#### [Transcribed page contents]
[Start of section]

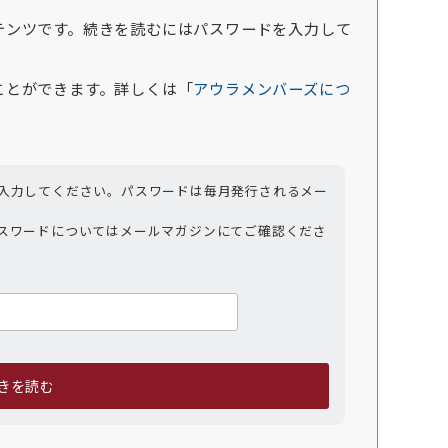
テンツです。続きを読むにはパスワードを入力して
ことができます。詳しくは「
アウラメンバーズにつ
入力してください。パスワードは毎月発行されるメー
スワードについてはメールマガジンにてご確認くださ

[End of section]

#### [AIM OF THE TASK]
Repeat the records word for word. Any picture in them should be left out.

#### [RESULT OF THE EXERCISE]
テンツです。続きを読むにはパスワードを入力して
ことができます。詳しくは「
アウラメンバーズにつ
入力してください。パスワードは毎月発行されるメー
スワードについてはメールマガジンにてご確認くださ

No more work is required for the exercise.